So after a couple of weeks of info-learning fatigue, I’m feeling like I’m on the verge of crawling my way up out of the pit. Not sure I’m fully there yet, and the fact that I’m staring at one night at home in the next two weeks in the face (10 days in Australia upcoming), I’m not sure when I’ll be fully healed. But taking a couple of weeks basically “off” has helped.
Funny thing is, I didn’t miss it. In fact, it was pretty peaceful to not be a part of the conversation, to not really care what I was wasn’t learning. I’d echo a lot of the reflection that Jeff gives to his most recent purposeful unplugging, even though I just lapsed into mine. (He scheduled his; my brain felt like jello.) As Jeff says, “There are days I’m tired of being tied to technology.” And I would add, there are days I’m tired of learning. I used to feel more guilt about that. These days, much less. And I’ve been thinking about this classroom a bit differently of late. It’s been feeling a bit competitive, and in a weird (and somewhat ironic) way, a bit too friendly. It’s a much more intense place than it was seven years ago.
Don’t get me wrong. I didn’t stop learning. Not at all. It’s just that my learning times were scheduled. A couple of day long sessions with teachers learning their fears. Teaching two days at Seton Hall to school administrators, learning how difficult their technology lives at school are. Twelve basketball games in two weekends, learning a lot about my kids, about how resilient they are, about how hard they’re willing to work, and how different it is to watch my own children compete as opposed to the thousands that I had coached over the years. A day at the Global Green Expo (Wendy’s site design, btw) learning how dire things really are. And much more stuff that the network simply cannot provide.
But that scheduled-ness was the key. (Funny how opposite that sounds from Jeff.) It felt soooo goooooood to be out of the “grab-15-minutes-here-and-there” mode of learning that my life has become these days. To some extent, it’s hard to avoid that these days.
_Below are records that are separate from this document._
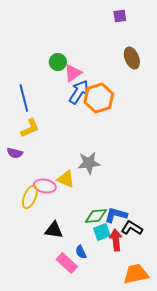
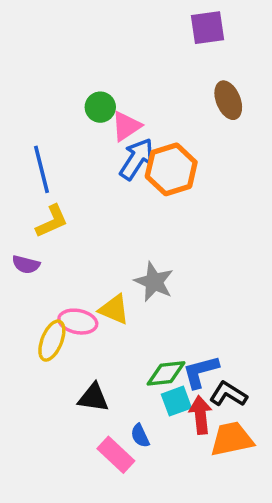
purple square: (120, 16) -> (207, 28), size x1.5
gray star: (89, 163) -> (154, 282), turned 30
blue L-shape: (116, 215) -> (201, 372), turned -30
orange trapezoid: (136, 274) -> (232, 439), moved

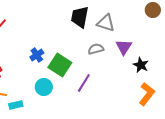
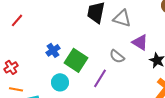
purple triangle: (124, 47) -> (140, 42), turned -30
gray semicircle: (96, 49) -> (117, 56), moved, turned -126

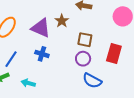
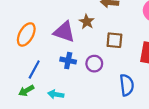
purple circle: (83, 59) -> (94, 64), moved
blue semicircle: (92, 81) -> (127, 85), turned -120

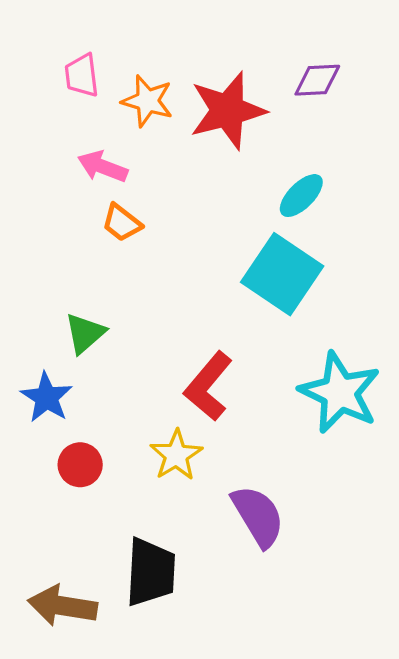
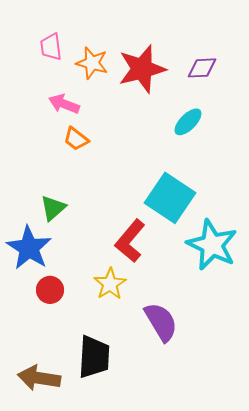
purple diamond: (317, 80) -> (202, 68), moved
cyan square: (282, 274) -> (170, 198), moved
blue star: (46, 397) -> (29, 248), size x1.4

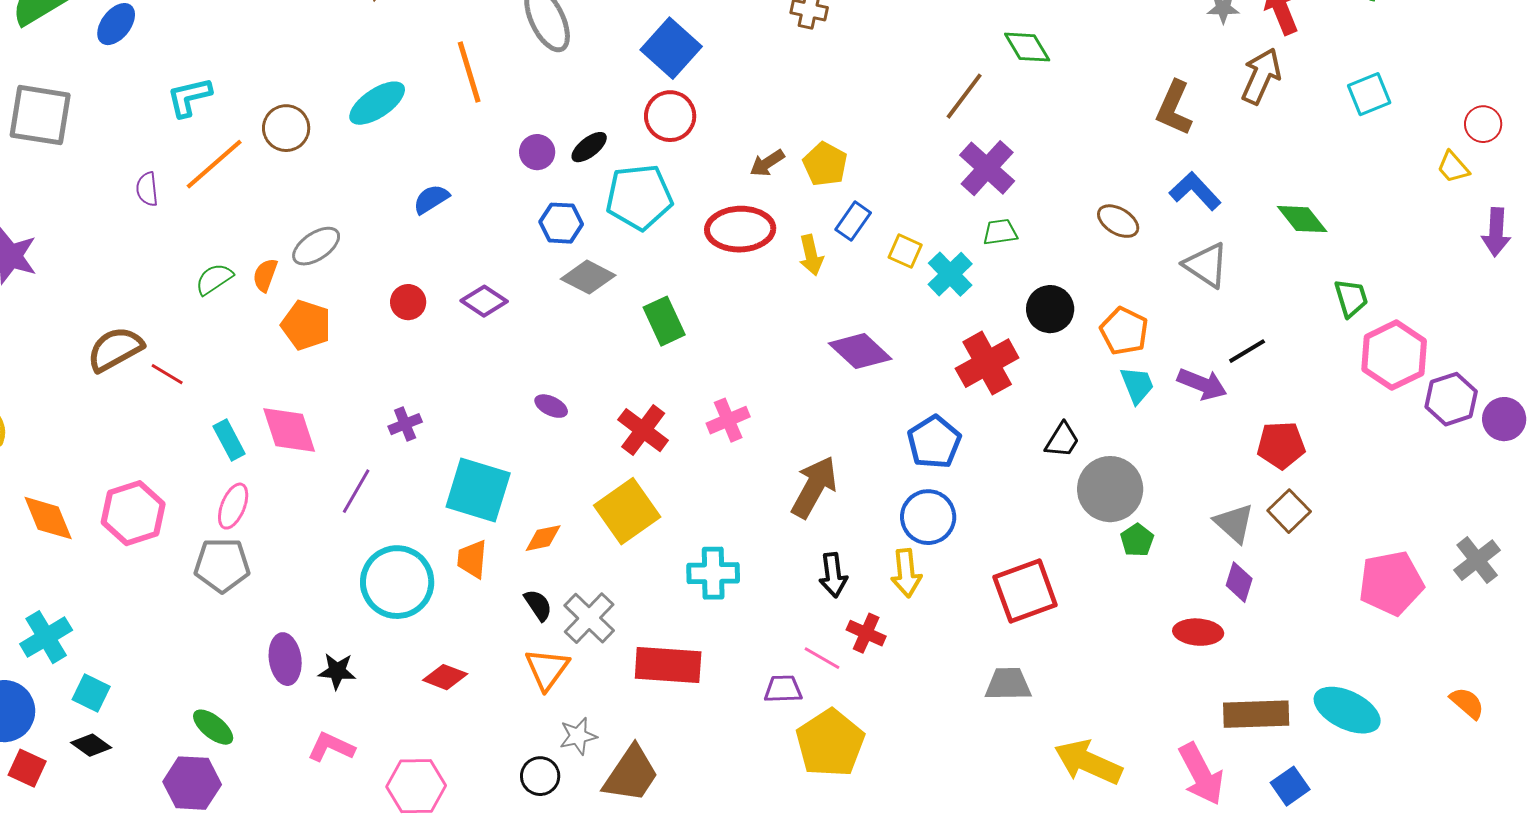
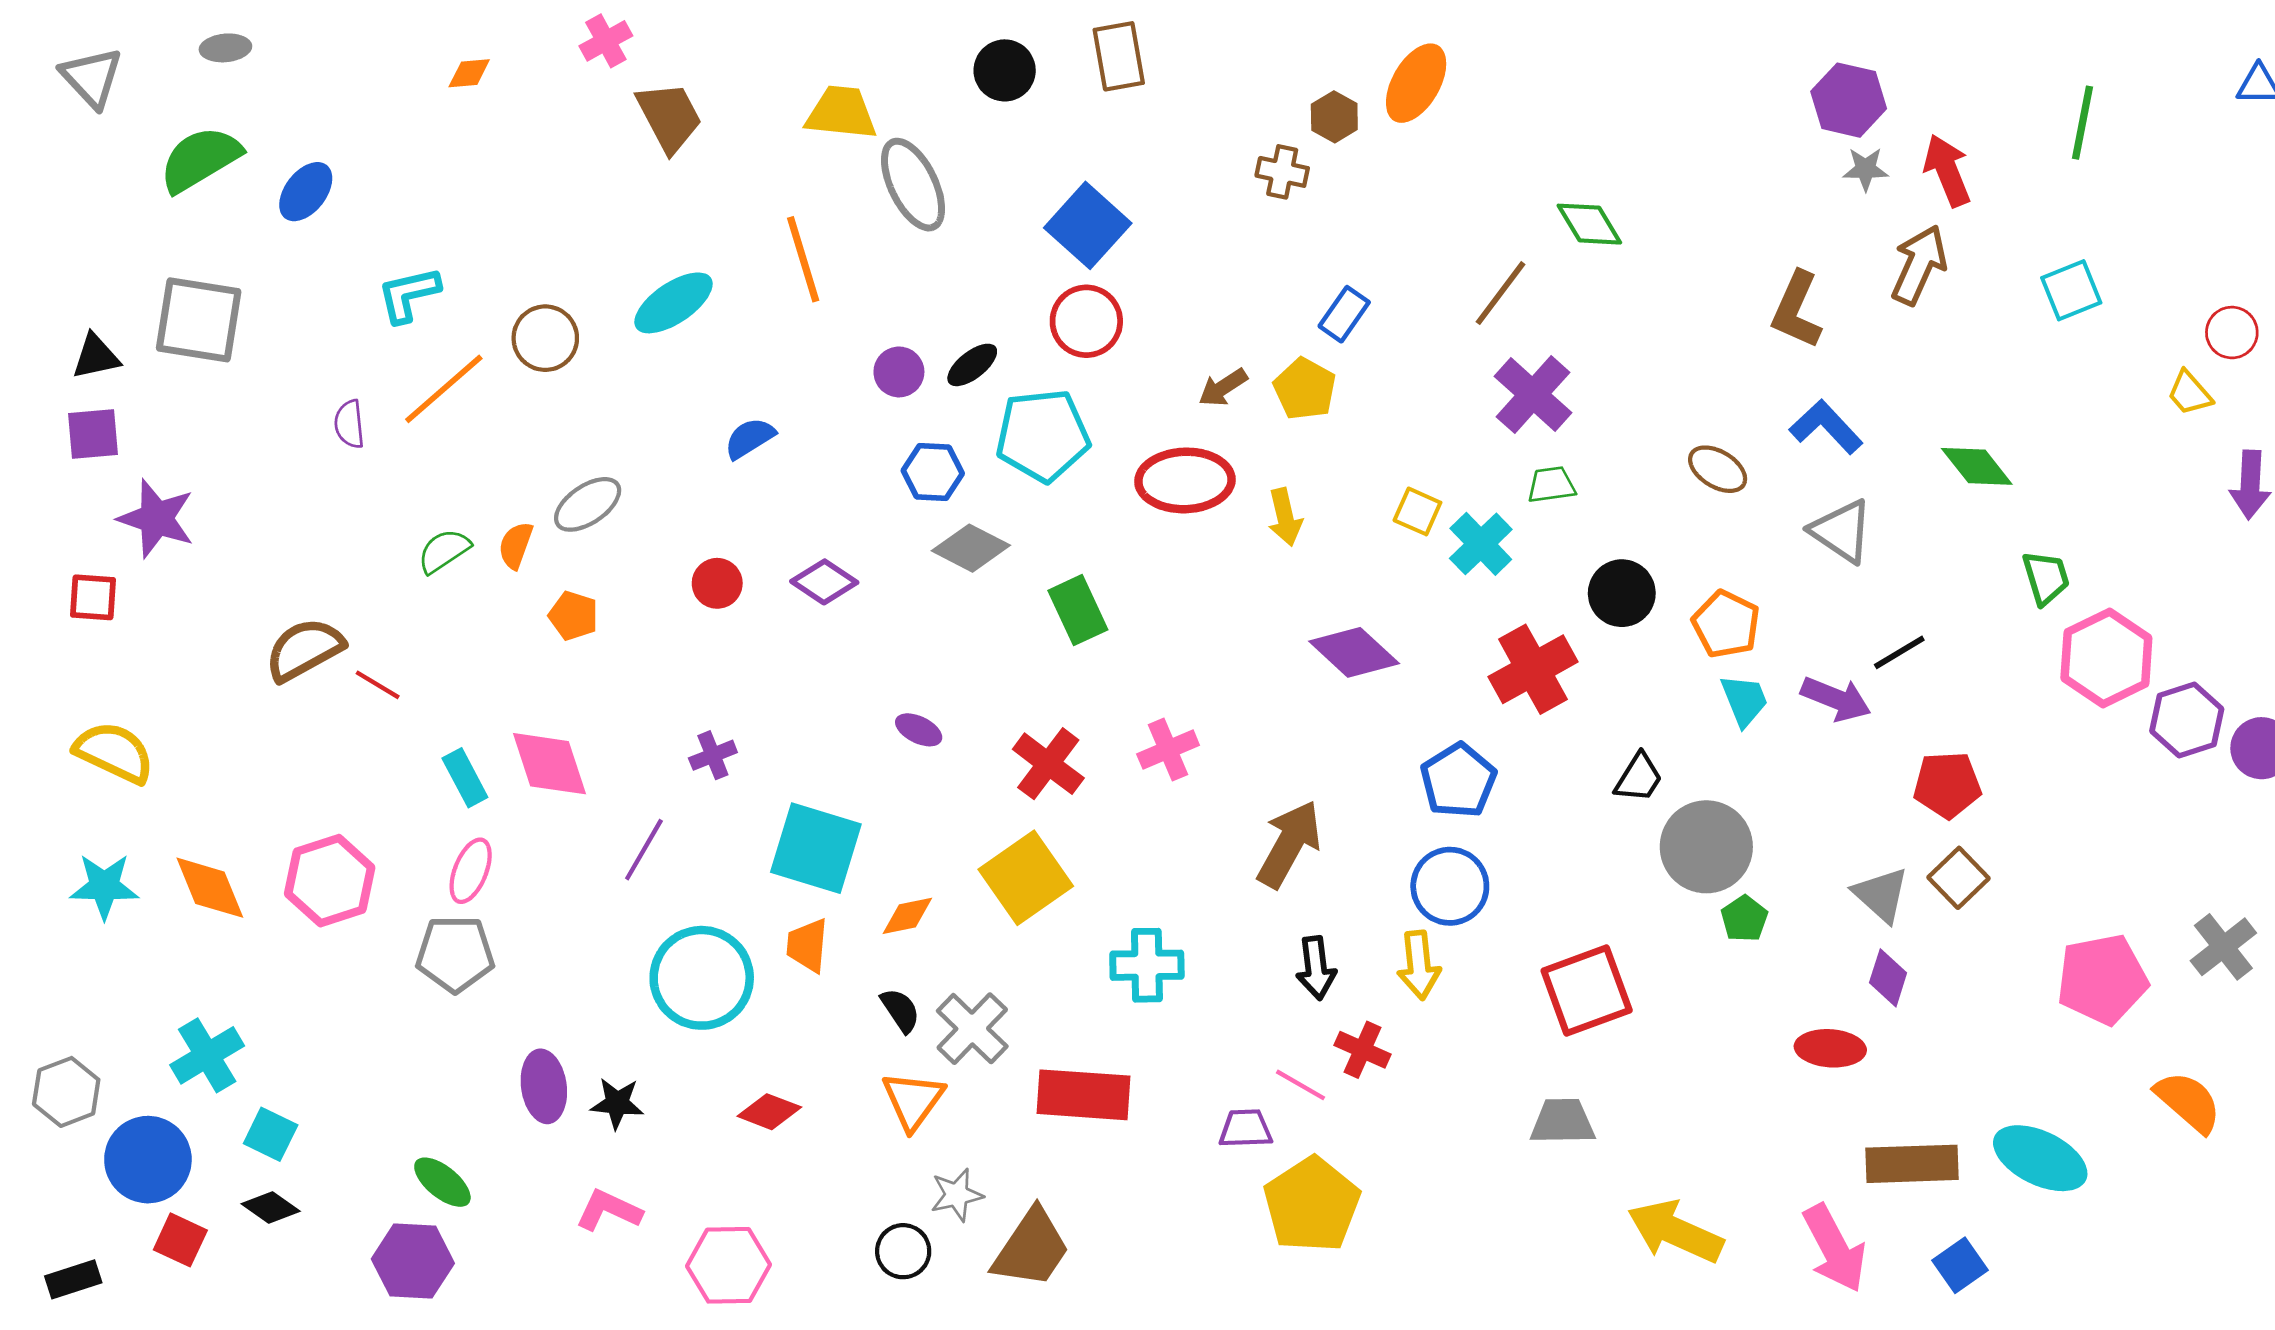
blue rectangle: (853, 221) -> (1344, 314), moved
orange pentagon: (306, 325) -> (573, 616), size x0.7
orange semicircle: (1467, 703) -> (2188, 1102), moved, size x1.4

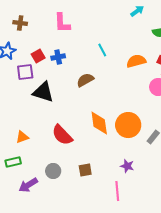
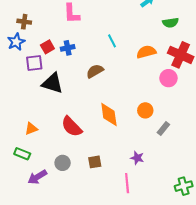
brown cross: (20, 23) -> (24, 22), moved
orange circle: (128, 125) -> (145, 110), moved, size x0.6
green rectangle: (13, 162) -> (22, 154), turned 35

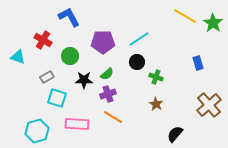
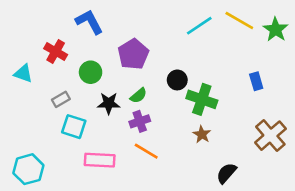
cyan line: (139, 39) -> (199, 26), moved
purple pentagon: (103, 42) -> (133, 54), turned -30
green cross: (156, 77) -> (202, 99), size x1.6
cyan hexagon: (37, 131) -> (28, 169), moved

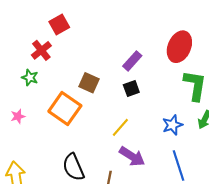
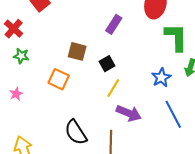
red cross: (41, 50) -> (14, 29), moved
black square: (131, 89) -> (107, 64), moved
orange square: (65, 108) -> (59, 79), size x0.7

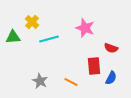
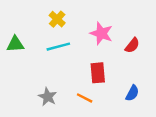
yellow cross: (32, 22) -> (57, 19), moved
red semicircle: (111, 48) -> (132, 45), moved, turned -72
red rectangle: (94, 66) -> (98, 73), moved

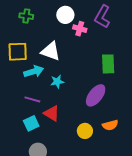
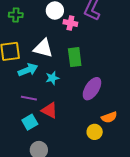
green rectangle: (108, 64) -> (75, 57), moved
yellow circle: (85, 131) -> (95, 132), moved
But the problem is there are never enough 15 or 30 or 60 minute chunks these days, are there?
I did manage a Tweet about this a couple of days ago, something along the lines of “how long has it been since you totally turned off for a week?” I got about 30 replies. Most couldn’t remember when. Many were wistful of such an occurrence.
So yeah, learning can happen 24/7/365 these days. Don’t have to be connected to do it though. No news there I know, just a friendly reminder to myself.